The Difference Between Freelance Hourly Rates and Project Fees
Figuring out freelance hourly rates is a key component to developing your business model as a freelancer. While there are several ways to charge clients, establishing an hourly rate is a useful benchmark for freelancers to price projects and meet income goals.
Why freelancers should have an hourly rate
There are practical reasons why establishing a freelance hourly rate is useful from a business standpoint. With hourly rates, freelancers get paid for scope creep (when a project becomes bigger than expected) instead of having to renegotiate. Hourly rates can also be boundaries: If you’re scheduled to work five hours on a project, that’s when your work is done.
But oftentimes, using an hourly rate disincentivizes efficient work and the skills you’ve accumulated that allow you to complete a project quickly and competently. For example, if my hourly rate is $100 and I write an article in one hour, I’ll get paid $100. Someone working slower but with the same hourly rate could write an article, but if they wrote it in three hours, they’d get paid $300. It’s entirely possible that the quality of a $300 article and a $100 article could be exactly the same, too.

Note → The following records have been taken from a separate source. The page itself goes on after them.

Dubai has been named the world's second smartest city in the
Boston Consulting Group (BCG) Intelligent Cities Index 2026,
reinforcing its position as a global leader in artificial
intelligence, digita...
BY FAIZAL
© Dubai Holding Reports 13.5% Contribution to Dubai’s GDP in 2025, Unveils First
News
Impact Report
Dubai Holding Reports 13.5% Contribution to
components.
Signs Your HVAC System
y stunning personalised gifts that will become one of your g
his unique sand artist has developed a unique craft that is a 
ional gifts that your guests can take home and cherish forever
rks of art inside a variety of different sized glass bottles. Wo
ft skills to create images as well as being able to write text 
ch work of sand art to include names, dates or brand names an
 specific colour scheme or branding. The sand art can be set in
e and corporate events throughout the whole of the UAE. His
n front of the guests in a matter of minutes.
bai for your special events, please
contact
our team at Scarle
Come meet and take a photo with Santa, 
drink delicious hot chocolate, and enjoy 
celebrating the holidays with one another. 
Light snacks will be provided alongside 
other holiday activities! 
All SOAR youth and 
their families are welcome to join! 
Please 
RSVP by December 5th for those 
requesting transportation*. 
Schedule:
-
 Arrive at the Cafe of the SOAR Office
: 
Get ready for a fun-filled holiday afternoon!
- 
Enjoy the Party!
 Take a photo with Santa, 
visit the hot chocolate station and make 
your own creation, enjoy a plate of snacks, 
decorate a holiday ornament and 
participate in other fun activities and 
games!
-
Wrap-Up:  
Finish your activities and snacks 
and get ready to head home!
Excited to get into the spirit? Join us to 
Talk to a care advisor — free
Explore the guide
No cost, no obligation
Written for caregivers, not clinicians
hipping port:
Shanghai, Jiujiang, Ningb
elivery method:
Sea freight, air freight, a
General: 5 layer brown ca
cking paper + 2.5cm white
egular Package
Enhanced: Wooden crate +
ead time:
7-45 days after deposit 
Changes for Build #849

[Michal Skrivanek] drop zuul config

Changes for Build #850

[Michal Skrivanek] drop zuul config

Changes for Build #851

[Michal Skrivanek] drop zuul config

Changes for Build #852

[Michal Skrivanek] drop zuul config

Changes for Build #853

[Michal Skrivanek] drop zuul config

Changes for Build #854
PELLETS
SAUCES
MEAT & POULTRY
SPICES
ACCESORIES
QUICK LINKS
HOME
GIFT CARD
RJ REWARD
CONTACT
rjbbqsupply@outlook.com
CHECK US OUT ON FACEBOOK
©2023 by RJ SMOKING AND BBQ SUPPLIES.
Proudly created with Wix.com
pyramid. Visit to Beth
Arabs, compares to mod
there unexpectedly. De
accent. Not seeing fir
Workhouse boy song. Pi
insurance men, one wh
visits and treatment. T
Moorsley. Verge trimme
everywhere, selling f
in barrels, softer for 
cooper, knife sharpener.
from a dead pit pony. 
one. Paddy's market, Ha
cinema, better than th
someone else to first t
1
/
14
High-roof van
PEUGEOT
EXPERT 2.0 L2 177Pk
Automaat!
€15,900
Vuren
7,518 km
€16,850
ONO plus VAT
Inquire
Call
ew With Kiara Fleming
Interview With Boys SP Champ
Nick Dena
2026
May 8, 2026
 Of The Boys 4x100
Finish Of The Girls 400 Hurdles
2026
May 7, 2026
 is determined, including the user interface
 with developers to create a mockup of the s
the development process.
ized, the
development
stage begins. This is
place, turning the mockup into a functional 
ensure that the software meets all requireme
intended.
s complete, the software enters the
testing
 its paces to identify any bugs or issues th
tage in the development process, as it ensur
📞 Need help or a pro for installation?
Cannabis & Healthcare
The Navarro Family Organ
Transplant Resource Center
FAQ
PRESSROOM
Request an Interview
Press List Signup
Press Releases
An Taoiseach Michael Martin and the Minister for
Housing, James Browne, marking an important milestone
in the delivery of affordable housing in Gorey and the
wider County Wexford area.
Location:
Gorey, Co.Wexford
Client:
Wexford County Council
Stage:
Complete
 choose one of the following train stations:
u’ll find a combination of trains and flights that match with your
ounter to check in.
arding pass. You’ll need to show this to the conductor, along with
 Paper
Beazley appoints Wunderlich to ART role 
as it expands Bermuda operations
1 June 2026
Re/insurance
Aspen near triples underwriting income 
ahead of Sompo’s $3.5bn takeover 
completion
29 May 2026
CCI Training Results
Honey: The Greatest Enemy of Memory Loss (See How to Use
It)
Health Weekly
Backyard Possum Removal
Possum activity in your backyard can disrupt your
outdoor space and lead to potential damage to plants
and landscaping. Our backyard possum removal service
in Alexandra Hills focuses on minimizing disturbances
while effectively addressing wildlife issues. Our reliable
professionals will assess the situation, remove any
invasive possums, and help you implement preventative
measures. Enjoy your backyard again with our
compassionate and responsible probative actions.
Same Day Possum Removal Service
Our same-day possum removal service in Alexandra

Even so, knowing your own hourly rate is useful to create project fees that reward you for your skills and efficiency.
With minimum wage in the US under $15 per hour, it can be hard to demand a rate that’s astronomically higher than that. It can also be easy, as a freelancer, to undervalue your own work. But when calculating your freelance hourly rate, you’re taking into account your cost of living, skills, taxes and the time to complete the project.
Your freelance hourly rate should be based on your income goals, not the industry standard. First off, calculate your monthly living expenses, which might include rent, phone bill, health insurance, utilities, student loan payments and groceries. This should also include professional costs like office space, subscriptions, internet, equipment or marketing expenses.
Do the math
As Jenni Gritters, co-host of the Writers’ Co-op, outlined for Indy, you figure out how much you need to make per month and bump that number up 20 percent or more to account for taxes. This is the baseline for how much you need to earn. From there, determine how many hours you want to work per month. Divide your monthly income number by the number of yours. This gives you your minimum hourly rate.
The Writers’ Co-op has a supremely helpful resource, Business Planning 101 for Freelance Creatives, that outlines this math. It also lays out how to define your values and pinpoint the services you offer.
At this point, you know what you need to charge clients to survive. But this still doesn’t account for the unpaid labor that goes into freelancing: billing, finding new clients, pitching, etc. It also doesn’t include health insurance costs, nor time off for holidays, vacations, or sick leave. Remember this original low number, but you should be charging significantly more to account for unpaid work, time off, money going into savings and a cushion for tough times.
Your hourly rate will likely be higher than “industry standard” — a quick Ziprecruiter search tells me that the standard rate for journalists is $20 per hour. Most people making the industry standard rate are employees of a company, working eight hours a day and receiving benefits like time off, health insurance and a 401k. But even if I consistently worked eight hours a day at $20 per hour, it wouldn’t be enough for me to pay my monthly expenses. By asking for higher rates, you’re enabling yourself to survive, but you’re also setting the expectation for employer’s across the industry that freelancers need to be paid living wages.
Project fees > Hourly rates
Many freelancers recommend using a project fee instead of an hourly rate to more accurately account for the experience you bring to a project. As marketing consultant Daniel Rosehill writes in his blog, “Clients will often balk at an hourly rate but accept unquestioningly the exact same rate if it is just presented differently — such as worked into a project fee.”
Journalist and Writers’ Co-op co-host Wudan Yan tweeted in April 2021, “Today’s freelance reminder: hourly rates devalue the end product and punishes contractors who are efficient, and encourages dawdling. Project rates are a much nicer place to live (and project rates can be calculated based off an estimated hourly rate, who the client is, etc.)”
Even when you’re working on a project fee basis, it’s still a good idea to keep track of your hours. You can use apps like Toggl to make sure you’re not going below your hourly rate. They give you a better idea of what hourly rate actually is and encourage efficiency in your work.